Monday, February 10, 2020

A mustard manifesto


I can't say that I truly have a favorite color. In fact, I'm so uncertain of my favorite color, I've actually written a whole blog post about the subject!

Although my color tastes wax and wane, they almost always skew to cooler, more pastel shades, so another thing I can say is that I never would have expected mustard yellow to appear in my short list of preferred hues. But guess what happened.

Over the past 2 years, I've noticed myself being drawn more and more often to darker yellow and golden garments. My mustard cropped cardigan is a "darling of my wardrobe." I'm always trying to find excuses to wear my mustard long-sleeved tee, and I'm beefing up my collection of the color all the time.

My birthday shoes this year, which I lamented were not as shiny and gold as I'd been expecting, could quite accurately be described as mustard. An early summer order from Thredup contained my first-ever pair of mustard pants (really my first-ever pair of pants in any shade of orange or yellow). But when they arrived, I saw that the color, which had seemed so warm online, was almost greenish in real life. I wasn't sure if I was a fan, but I kept the pants and decided to see what happened.

This outfit happened. I had trouble coordinating the oddly colored pants with anything, hence the preponderance of black and white...but the slightly greenish yellow pants did happen to go quite well with my yellowish green shoes.

The 'fit is nothing to get excited over, but the existence of the pants themselves got me to thinking about color—specifically, how we define a particular color and the attributes a shade must have in order to meet the definition.

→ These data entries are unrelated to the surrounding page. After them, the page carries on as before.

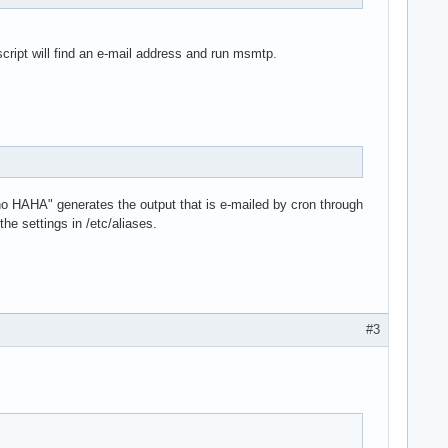
script will find an e-mail address and run msmtp.
cho HAHA" generates the output that is e-mailed by cron through
he settings in /etc/aliases.
#3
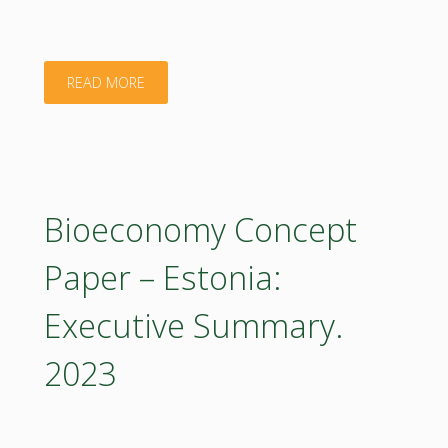
"Bioeconomy
READ MORE
Concept
Paper
–
Bioeconomy Concept
Estonia
Paper – Estonia:
2023
Executive Summary.
(poster)"
2023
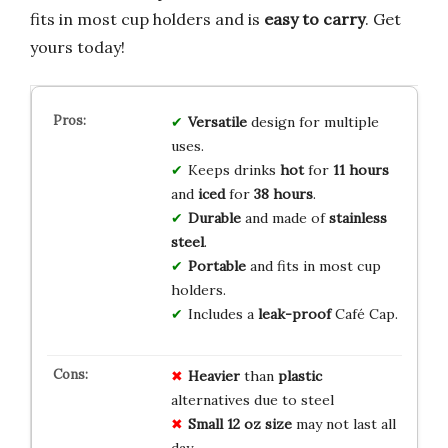
fits in most cup holders and is
easy to carry
. Get
yours today!
Versatile
design for multiple
uses.
Keeps drinks
hot
for
11 hours
and
iced
for
38 hours
.
Durable
and made of
stainless
steel
.
Portable
and fits in most cup
holders.
Includes a
leak-proof
Café Cap.
Heavier
than
plastic
alternatives due to steel
Small 12 oz size
may not last all
day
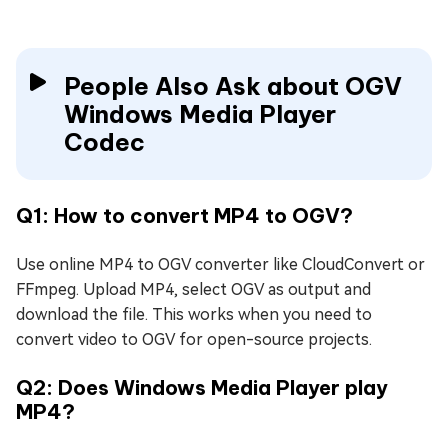
People Also Ask about OGV
Windows Media Player
Codec
Q1: How to convert MP4 to OGV?
Use online MP4 to OGV converter like CloudConvert or
FFmpeg. Upload MP4, select OGV as output and
download the file. This works when you need to
convert video to OGV for open-source projects.
Q2: Does Windows Media Player play
MP4?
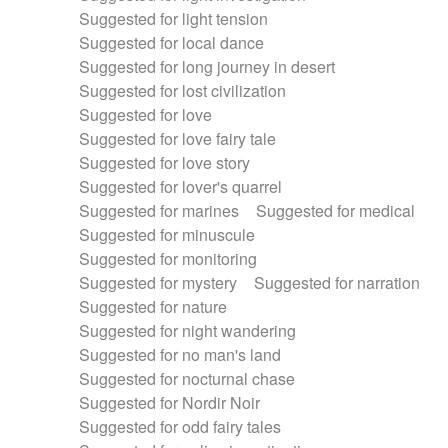
Suggested for light tension
Suggested for local dance
Suggested for long journey in desert
Suggested for lost civilization
Suggested for love
Suggested for love fairy tale
Suggested for love story
Suggested for lover's quarrel
Suggested for marines
Suggested for medical
Suggested for minuscule
Suggested for monitoring
Suggested for mystery
Suggested for narration
Suggested for nature
Suggested for night wandering
Suggested for no man's land
Suggested for nocturnal chase
Suggested for Nordir Noir
Suggested for odd fairy tales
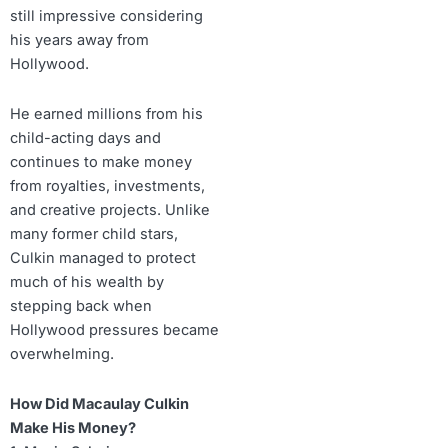
still impressive considering
his years away from
Hollywood.
He earned millions from his
child-acting days and
continues to make money
from royalties, investments,
and creative projects. Unlike
many former child stars,
Culkin managed to protect
much of his wealth by
stepping back when
Hollywood pressures became
overwhelming.
How Did Macaulay Culkin
Make His Money?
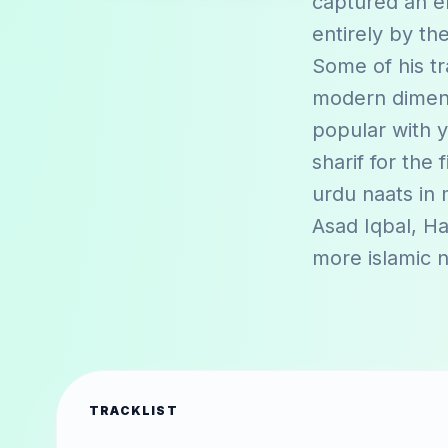
captured an e
entirely by th
Some of his tr
modern dimensi
popular with y
sharif for the 
urdu naats in
Asad Iqbal
,
Ha
more islamic 
TRACKLIST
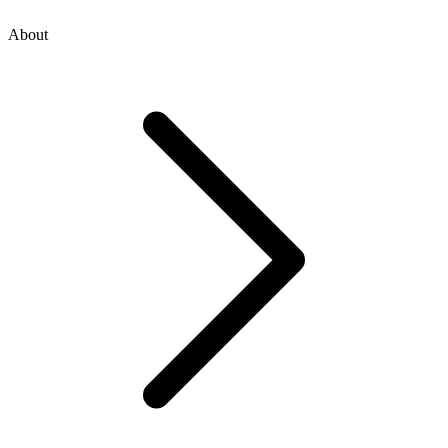
About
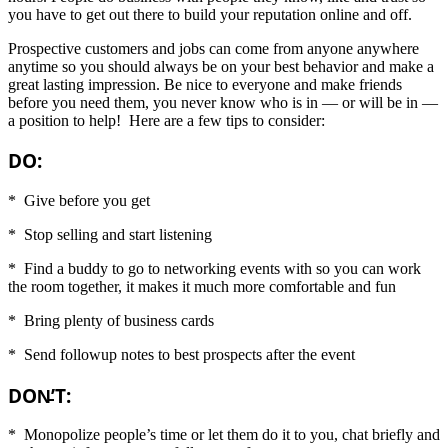
you have to get out there to build your reputation online and off.
Prospective customers and jobs can come from anyone anywhere
anytime so you should always be on your best behavior and make a
great lasting impression. Be nice to everyone and make friends
before you need them, you never know who is in — or will be in —
a position to help! Here are a few tips to consider:
DO:
* Give before you get
* Stop selling and start listening
* Find a buddy to go to networking events with so you can work
the room together, it makes it much more comfortable and fun
* Bring plenty of business cards
* Send followup notes to best prospects after the event
DON̵’T:
* Monopolize people’s time or let them do it to you, chat briefly and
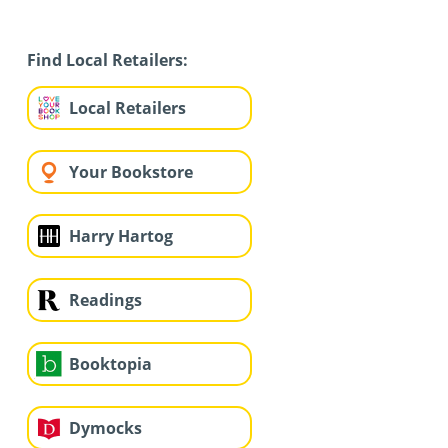
Find Local Retailers:
Local Retailers
Your Bookstore
Harry Hartog
Readings
Booktopia
Dymocks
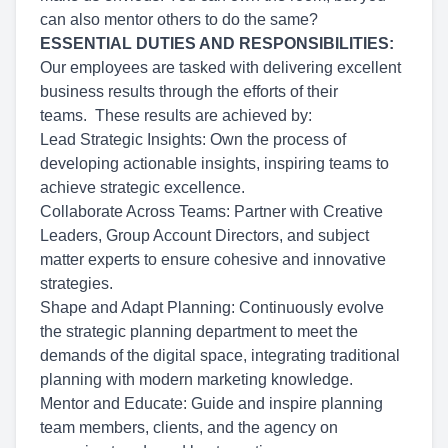
can also mentor others to do the same?
ESSENTIAL DUTIES AND RESPONSIBILITIES:
Our employees are tasked with delivering excellent
business results through the efforts of their
teams. These results are achieved by:
Lead Strategic Insights: Own the process of
developing actionable insights, inspiring teams to
achieve strategic excellence.
Collaborate Across Teams: Partner with Creative
Leaders, Group Account Directors, and subject
matter experts to ensure cohesive and innovative
strategies.
Shape and Adapt Planning: Continuously evolve
the strategic planning department to meet the
demands of the digital space, integrating traditional
planning with modern marketing knowledge.
Mentor and Educate: Guide and inspire planning
team members, clients, and the agency on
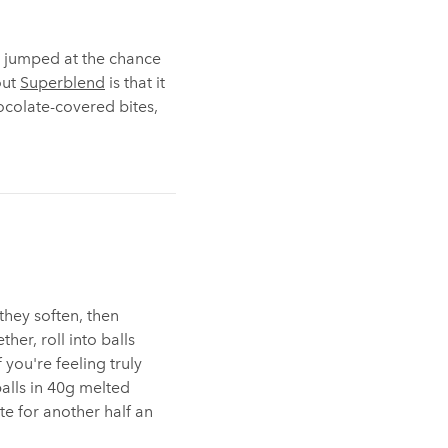
we jumped at the chance
out
Superblend
is that it
ocolate-covered bites,
 they soften, then
ther, roll into balls
f you're feeling truly
balls in 40g melted
te for another half an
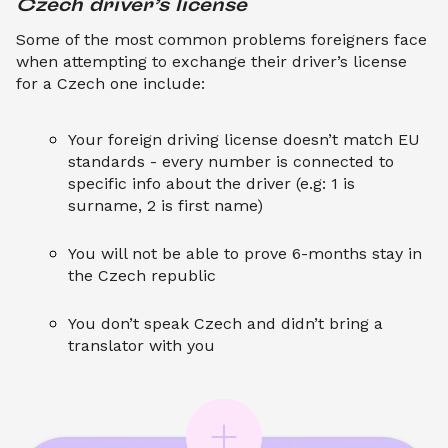
Czech driver’s license
Some of the most common problems foreigners face
when attempting to exchange their driver’s license
for a Czech one include:
Your foreign driving license doesn’t match EU
standards - every number is connected to
specific info about the driver (e.g: 1 is
surname, 2 is first name)
You will not be able to prove 6-months stay in
the Czech republic
You don’t speak Czech and didn’t bring a
translator with you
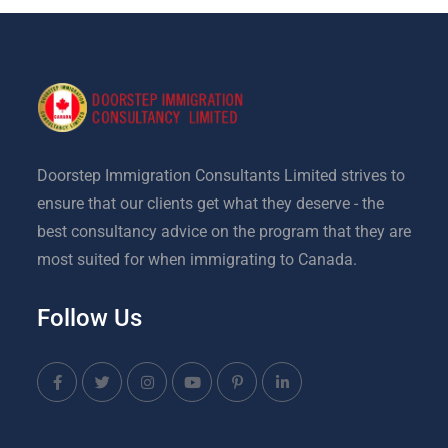
Doorstep Immigration Consultants Limited strives to
ensure that our clients get what they deserve - the
best consultancy advice on the program that they are
most suited for when immigrating to Canada.
Follow Us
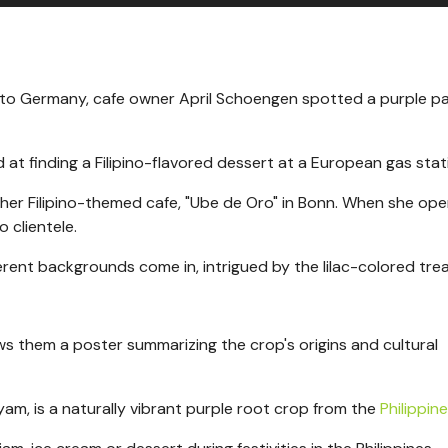
 to
Germany, cafe owner April Schoengen spotted a purple pa
ed at finding a Filipino-flavored dessert at a European gas stat
er Filipino-themed cafe, "Ube de Oro" in
Bonn. When she op
o clientele.
rent backgrounds come in, intrigued by the lilac-colored trea
ws them a poster summarizing the crop's origins and cultural
am, is a naturally vibrant purple root crop from the
Philippin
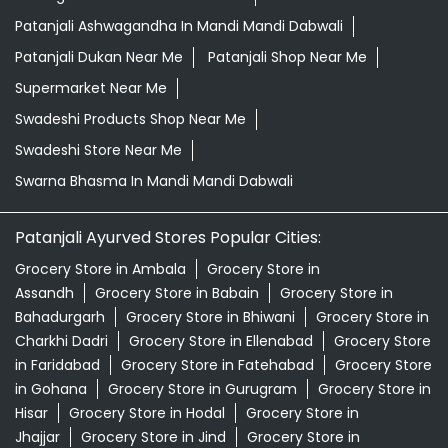
Patanjali Ashwagandha In Mandi Mandi Dabwali
Patanjali Dukan Near Me
Patanjali Shop Near Me
Supermarket Near Me
Swadeshi Products Shop Near Me
Swadeshi Store Near Me
Swarna Bhasma In Mandi Mandi Dabwali
Patanjali Ayurved Stores Popular Cities:
Grocery Store in Ambala
Grocery Store in
Assandh
Grocery Store in Babain
Grocery Store in
Bahadurgarh
Grocery Store in Bhiwani
Grocery Store in
Charkhi Dadri
Grocery Store in Ellenabad
Grocery Store
in Faridabad
Grocery Store in Fatehabad
Grocery Store
in Gohana
Grocery Store in Gurugram
Grocery Store in
Hisar
Grocery Store in Hodal
Grocery Store in
Jhajjar
Grocery Store in Jind
Grocery Store in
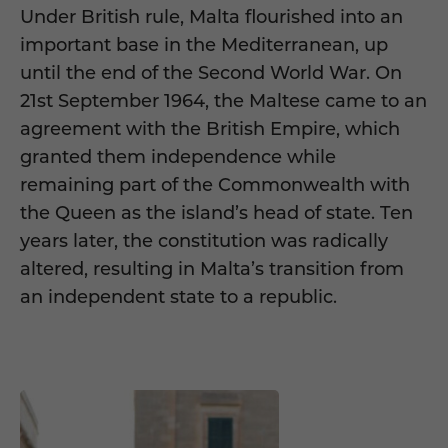
Under British rule, Malta flourished into an
important base in the Mediterranean, up
until the end of the Second World War. On
21st September 1964, the Maltese came to an
agreement with the British Empire, which
granted them independence while
remaining part of the Commonwealth with
the Queen as the island’s head of state. Ten
years later, the constitution was radically
altered, resulting in Malta’s transition from
an independent state to a republic.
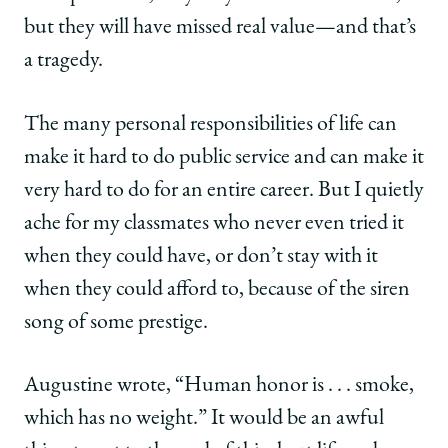
but they will have missed real value—and that’s
a tragedy.
The many personal responsibilities of life can
make it hard to do public service and can make it
very hard to do for an entire career. But I quietly
ache for my classmates who never even tried it
when they could have, or don’t stay with it
when they could afford to, because of the siren
song of some prestige.
Augustine wrote, “Human honor is . . . smoke,
which has no weight.” It would be an awful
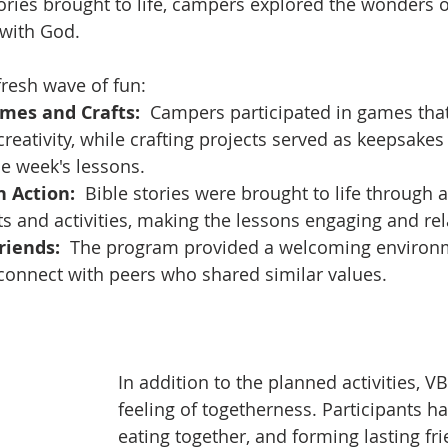
ories brought to life, campers explored the wonders o
 with God.
fresh wave of fun:
ames and Crafts:
  Campers participated in games that
eativity, while crafting projects served as keepsakes
e week's lessons.
n Action:
  Bible stories were brought to life through 
ts and activities, making the lessons engaging and rel
iends:
  The program provided a welcoming environ
connect with peers who shared similar values.
In addition to the planned activities, V
feeling of togetherness. Participants ha
eating together, and forming lasting fri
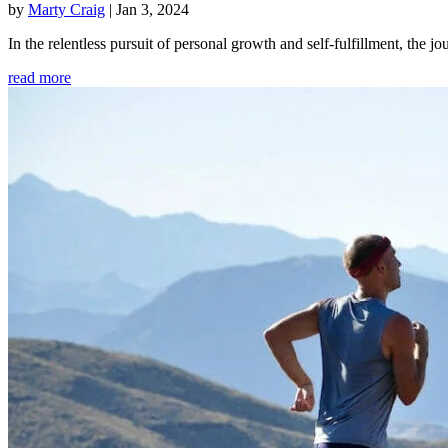
by
Marty Craig
|
Jan 3, 2024
In the relentless pursuit of personal growth and self-fulfillment, th
read more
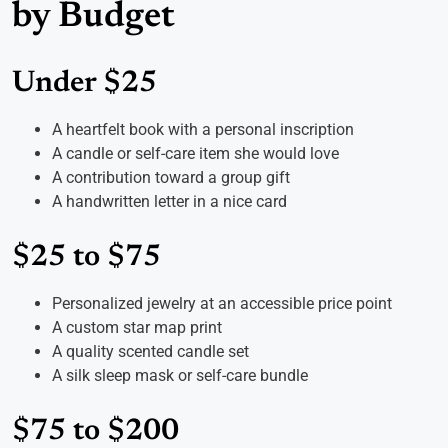
by Budget
Under $25
A heartfelt book with a personal inscription
A candle or self-care item she would love
A contribution toward a group gift
A handwritten letter in a nice card
$25 to $75
Personalized jewelry at an accessible price point
A custom star map print
A quality scented candle set
A silk sleep mask or self-care bundle
$75 to $200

I've had this internal debate about salmon and coral, and now, it seems, it's time to have it about mustard.

Those pants were not the sunny, orange-adjacent hue that I'd hitherto characterized as mustard, but with their slightly green tint, they were actually closer to real-life mustard than any other thing I'd ever bestowed with that descriptor. Real mustard – the kind that comes out of a squeeze jar – isn't golden and warm. It's straight-up yellow with an often sickly (or herbaceous, if you want a more pleasant term) greenish hue.

The color I'd previously been cavalierly referring to as "mustard" for so many years is really, I now have come to believe, more accurately described as "goldenrod," or "marigold," or really any number of other terms with the word "gold" in them. And that's the color I've actually been falling in love with. Not mustard, which runs dangerously close to the same shade as snot and bile.

Much appropriately, the first and only compliment I received when I finally wore my mustard pants was in the bathroom. The giver of said compliment specifically mentioned how much she liked the pants' color...so even if I'm not certain it will ever quite meet my approval, at least it meets someone else's!